Start of Block
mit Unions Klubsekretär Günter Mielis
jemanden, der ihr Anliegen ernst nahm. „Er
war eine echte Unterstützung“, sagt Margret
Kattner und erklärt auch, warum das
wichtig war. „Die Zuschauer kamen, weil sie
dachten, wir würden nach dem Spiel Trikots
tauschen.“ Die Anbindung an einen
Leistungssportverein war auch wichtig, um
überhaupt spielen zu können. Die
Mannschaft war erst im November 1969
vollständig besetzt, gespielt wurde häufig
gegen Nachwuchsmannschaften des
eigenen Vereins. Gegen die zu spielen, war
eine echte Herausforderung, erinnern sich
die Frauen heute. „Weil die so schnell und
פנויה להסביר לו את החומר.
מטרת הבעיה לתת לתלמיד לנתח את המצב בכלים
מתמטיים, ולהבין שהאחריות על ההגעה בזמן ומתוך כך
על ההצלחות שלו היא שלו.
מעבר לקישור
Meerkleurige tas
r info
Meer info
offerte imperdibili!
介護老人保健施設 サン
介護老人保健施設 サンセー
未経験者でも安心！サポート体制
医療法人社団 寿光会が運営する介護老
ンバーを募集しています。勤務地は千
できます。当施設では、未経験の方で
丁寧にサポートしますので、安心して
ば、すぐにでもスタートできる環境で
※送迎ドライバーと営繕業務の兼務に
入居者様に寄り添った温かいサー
End of Block
Start of Block
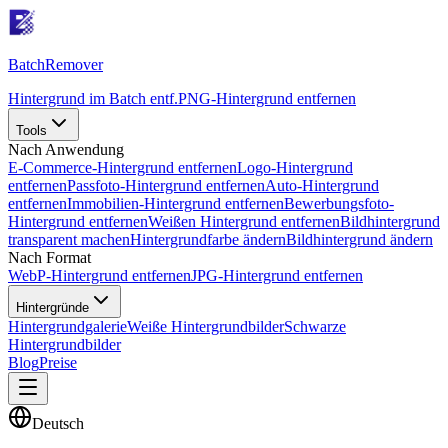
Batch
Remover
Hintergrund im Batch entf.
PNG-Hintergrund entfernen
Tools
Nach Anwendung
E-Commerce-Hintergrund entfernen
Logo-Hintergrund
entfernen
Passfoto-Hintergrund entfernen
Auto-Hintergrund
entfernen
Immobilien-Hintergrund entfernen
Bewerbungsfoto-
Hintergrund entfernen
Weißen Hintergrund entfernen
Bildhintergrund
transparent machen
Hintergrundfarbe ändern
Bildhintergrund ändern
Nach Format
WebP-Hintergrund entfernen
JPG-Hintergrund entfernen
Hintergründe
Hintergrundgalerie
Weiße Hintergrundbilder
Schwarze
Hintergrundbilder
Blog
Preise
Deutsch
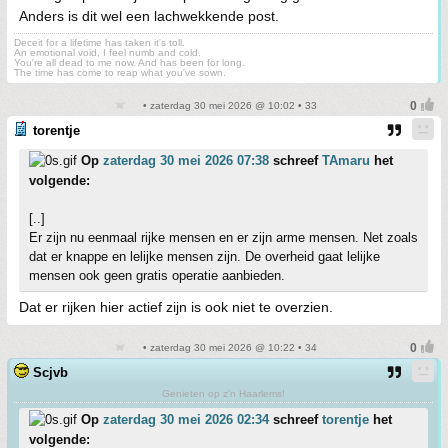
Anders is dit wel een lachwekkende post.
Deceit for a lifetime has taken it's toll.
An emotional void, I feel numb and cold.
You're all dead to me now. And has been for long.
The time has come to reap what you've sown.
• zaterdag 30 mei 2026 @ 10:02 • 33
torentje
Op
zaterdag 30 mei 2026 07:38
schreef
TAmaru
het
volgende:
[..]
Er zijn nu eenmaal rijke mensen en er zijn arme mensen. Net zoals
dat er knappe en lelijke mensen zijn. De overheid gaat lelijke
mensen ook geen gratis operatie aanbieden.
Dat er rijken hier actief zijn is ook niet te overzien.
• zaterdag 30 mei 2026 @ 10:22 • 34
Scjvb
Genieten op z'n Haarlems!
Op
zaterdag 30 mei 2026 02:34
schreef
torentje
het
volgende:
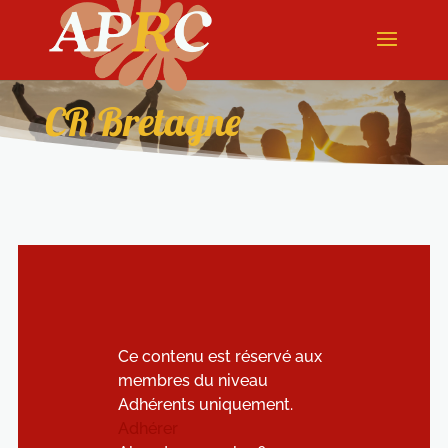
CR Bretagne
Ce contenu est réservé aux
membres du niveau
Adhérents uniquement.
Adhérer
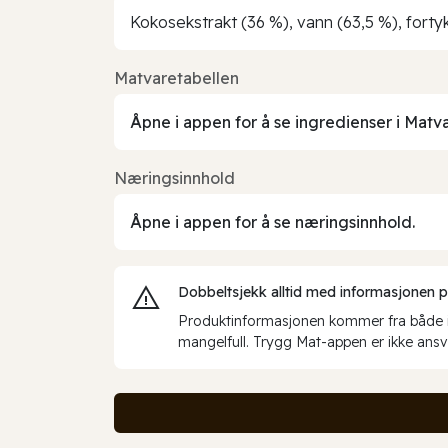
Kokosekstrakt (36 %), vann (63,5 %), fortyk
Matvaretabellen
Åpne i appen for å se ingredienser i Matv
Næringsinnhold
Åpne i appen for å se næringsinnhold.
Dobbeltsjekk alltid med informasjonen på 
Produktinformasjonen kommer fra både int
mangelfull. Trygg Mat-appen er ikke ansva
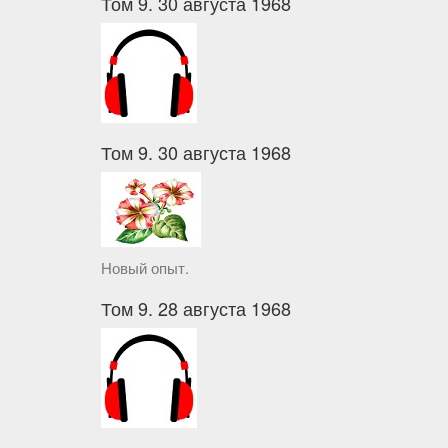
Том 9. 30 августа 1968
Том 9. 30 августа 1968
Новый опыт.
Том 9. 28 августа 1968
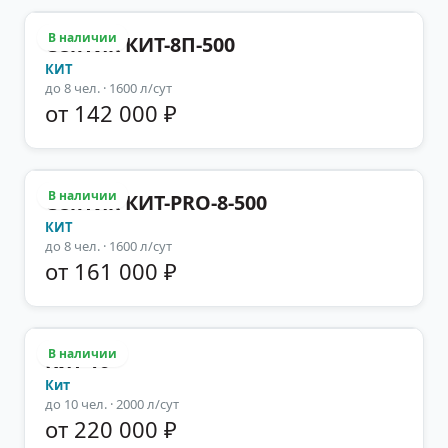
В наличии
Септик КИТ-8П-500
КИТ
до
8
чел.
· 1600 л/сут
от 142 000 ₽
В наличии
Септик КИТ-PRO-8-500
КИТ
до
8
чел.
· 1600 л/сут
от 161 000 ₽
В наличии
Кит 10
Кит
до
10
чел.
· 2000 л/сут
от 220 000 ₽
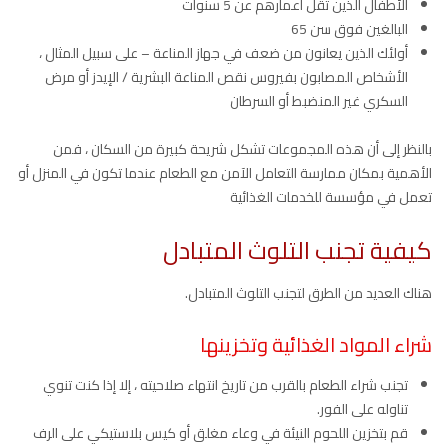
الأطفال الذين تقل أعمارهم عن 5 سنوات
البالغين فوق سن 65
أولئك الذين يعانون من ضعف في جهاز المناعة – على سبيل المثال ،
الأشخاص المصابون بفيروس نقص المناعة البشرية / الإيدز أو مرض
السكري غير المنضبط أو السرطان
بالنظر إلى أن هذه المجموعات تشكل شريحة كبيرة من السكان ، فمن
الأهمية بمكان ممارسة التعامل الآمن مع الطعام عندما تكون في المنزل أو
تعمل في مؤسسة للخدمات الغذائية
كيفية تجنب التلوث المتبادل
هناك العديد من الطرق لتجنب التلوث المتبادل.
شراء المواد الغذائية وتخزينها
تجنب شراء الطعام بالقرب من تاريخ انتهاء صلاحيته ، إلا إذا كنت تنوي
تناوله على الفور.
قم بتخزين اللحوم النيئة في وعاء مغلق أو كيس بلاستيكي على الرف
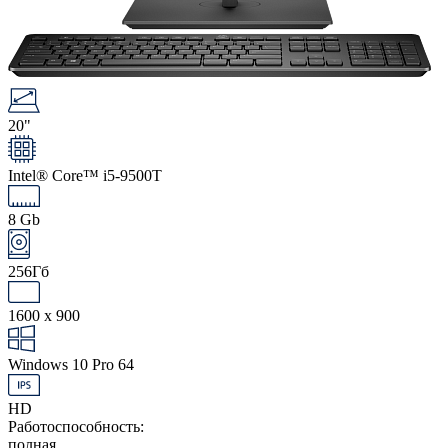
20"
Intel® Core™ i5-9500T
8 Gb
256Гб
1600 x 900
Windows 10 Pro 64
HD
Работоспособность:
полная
End of Block
#### WHAT YOU NEED TO DO
Give again, exactly as written above, each line from the one that has "CR Bretagne" to the one that has "تناوله على الفور.", both included; omit the pictures.

#### THE ANSWER
CR Bretagne
Ce contenu est réservé aux
membres du niveau
Adhérents uniquement.
Adhérer
Kokosekstrakt (36 %), vann (63,5 %), fortyk
Matvaretabellen
Åpne i appen for å se ingredienser i Matv
Næringsinnhold
Åpne i appen for å se næringsinnhold.
Dobbeltsjekk alltid med informasjonen på 
Produktinformasjonen kommer fra både int
mangelfull. Trygg Mat-appen er ikke ansva
Том 9. 30 августа 1968
Том 9. 30 августа 1968
Новый опыт.
Том 9. 28 августа 1968
В наличии
Септик КИТ-8П-500
КИТ
до
8
чел.
· 1600 л/сут
от 142 000 ₽
В наличии
Септик КИТ-PRO-8-500
КИТ
до
8
чел.
· 1600 л/сут
от 161 000 ₽
В наличии
Кит 10
Кит
до
10
чел.
· 2000 л/сут
от 220 000 ₽
الأطفال الذين تقل أعمارهم عن 5 سنوات
البالغين فوق سن 65
أولئك الذين يعانون من ضعف في جهاز المناعة – على سبيل المثال ،
الأشخاص المصابون بفيروس نقص المناعة البشرية / الإيدز أو مرض
السكري غير المنضبط أو السرطان
بالنظر إلى أن هذه المجموعات تشكل شريحة كبيرة من السكان ، فمن
الأهمية بمكان ممارسة التعامل الآمن مع الطعام عندما تكون في المنزل أو
تعمل في مؤسسة للخدمات الغذائية
كيفية تجنب التلوث المتبادل
هناك العديد من الطرق لتجنب التلوث المتبادل.
شراء المواد الغذائية وتخزينها
تجنب شراء الطعام بالقرب من تاريخ انتهاء صلاحيته ، إلا إذا كنت تنوي
تناوله على الفور.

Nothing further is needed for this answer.